While retailers like Barnes & Noble may provide a comfortable and convenient atmosphere for shoppers, the increase of big-box bookstores threatens to privatize the social and intellectual experience found at local public libraries.
Public libraries are a foundational pillar of community. For free, anyone can walk in, scour rows of bookcases, connect to Wi-Fi, access a computer or attend community workshops, then walk out, mind and arms full without spending a dime.
Library cards are free, magical pieces of plastic that transform public property — all those books, DVDs, CDs and other forms of media that fill the shelves and databases — into private goods, free to accompany you anywhere for the duration of your ever-extendable lending period.
Sure, there’s that common argument that libraries, and other public institutions and their goods and services, aren’t free per se, since the funding comes from taxpayers and generous donors. But that’s exactly the point; why not use the books you’ve already paid for? Why pay $30 for a fancy hardcover of that Colleen Hoover novel you’ve been recommended when you already own the copies collecting dust at the library?
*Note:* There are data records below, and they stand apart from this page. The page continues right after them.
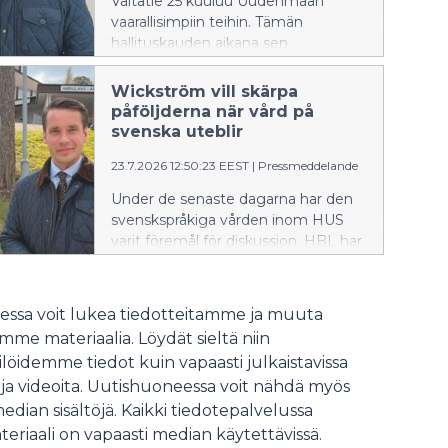
Valtatie 25 kuuluu Uudenmaan
vaarallisimpiin teihin. Tämän
hallituskauden aikana sen
liikenneturvallisuuden
parantamiseksi on toteutettu useita
Wickström vill skärpa
toimenpiteitä. Väyläviraston
påföljderna när vård på
laatimassa uudessa
svenska uteblir
investointiohjelmassa valtatie 25:n
23.7.2026 12:50:23 EEST
|
Pressmeddelande
kehittämistoimet on asetettu
etusijalle.
Under de senaste dagarna har den
svenskspråkiga vården inom HUS
varit föremål för diskussion. HBL har
rapporterat om flera fall där service
på svenska inte har ordnats enligt
patienternas önskemål.
ssa voit lukea tiedotteitamme ja muuta
me materiaalia. Löydät sieltä niin
löidemme tiedot kuin vapaasti julkaistavissa
 ja videoita. Uutishuoneessa voit nähdä myös
median sisältöjä. Kaikki tiedotepalvelussa
teriaali on vapaasti median käytettävissä.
Maybe you plan to read your new book endlessly, or are too destructive to be trusted with public materials. Maybe you plan to let the book lie decoratively on your coffee table, where it eventually becomes a coaster, or on your bookshelf, where it becomes a reliable refuge for all of the dust particles floating through your home. Maybe you are just too good to be the second or third or five-hundredth pair of eyes that glaze over the lines and pages.
Maybe you have become so accustomed to the abundance of cozy and expansive Barnes & Noble bookstores that you forgot how to find joy outside of commercial spaces.
It’s not necessarily the public’s fault that libraries get overshadowed by retailers. After all, these companies have hefty budgets and personnel dedicated entirely to advertising and marketing. As US public institutions continue to adapt to dwindling federal funding and warping societal values, Americans themselves have hardly suppressed their consumerist habits.
While the internet may seem like an obvious opponent to all lenders and vendors of physical literature, print book sales actually rose between 2023 and 2024, which many journalists link to the rise of social media communities like BookTok and younger generations’ search for third spaces, or social hubs outside of home and school or work.
For popular bookseller Barnes & Noble, literature trends on social media have been a lucrative opportunity to bring customers back into brick-and-mortar stores after the fog of the COVID-19 pandemic finally began to clear. The bookstore chain opened 57 new stores in the US in 2024, and plans to open at least 57 more in 2025.
“Our stores have become popular social spots, offering an experience that online shopping simply can’t match,” one B&N representative said of the rebirth.
Zac Bissonnette, in his article “The Death of the Public Library,” responded to B&N’s claim, writing that this “is the role libraries have historically played– and should still play.”
Today, however, libraries “are becoming less and less to fewer and fewer people,” Bissonnette writes.
While print book sales have been slowly rising in the U.S., libraries have seen their physical collections shrink by 20 percent between 2010 and 2022, largely due to funding cuts and declines in habitual visitors, according to the annual Public Library Survey by the Institute of Museum and Library Services.
For all of Gen Z and Millennials’ longing for third spaces and discontent with ever-rising prices, we seem to be allowing one of the greatest cost-free social and intellectual hubs to be replaced by retailers. Have we forgotten the magic of the library card?
Don’t get me wrong, bookstores aren’t inherently evil entities intended to destroy democracy. In many ways, they are the opposite: a place to explore new stories, ideas and perspectives. But so are the libraries that, once again, we already pay for.
So buy those books you wish to highlight and fill with margin notes and scribbles; buy those rare first-editions from a store piled top to bottom with secondhand gems; buy a book as a gift for a loved one; but don’t pretend that bookshelves and coffee tables full of dusty once-read, or unread, books bought for their pretty covers, or because TikTok said so, don’t constitute as some form of overconsumption.
Before you spend a single cent on a book, see if you can borrow it from a friend or from a library.
Bookstores can replicate the social and intellectual experience of the library, but only for those who can afford it. The last time I checked, Barnes & Noble doesn’t have public computers, and the only way to take physical media home without paying is to risk a shoplifting charge on your permanent record.
Stores only survive if you spend money before you leave, and libraries only survive if governments perceive their intrinsic societal value and usage as proportionate to or worthy of their public funding.
If you’ve ever complained about the lack of free third places in the United States, or condemned our lack of public infrastructure compared to that of the European country where you studied abroad, it’s time you put away your wallet and instead, put your bookmark where your mouth is.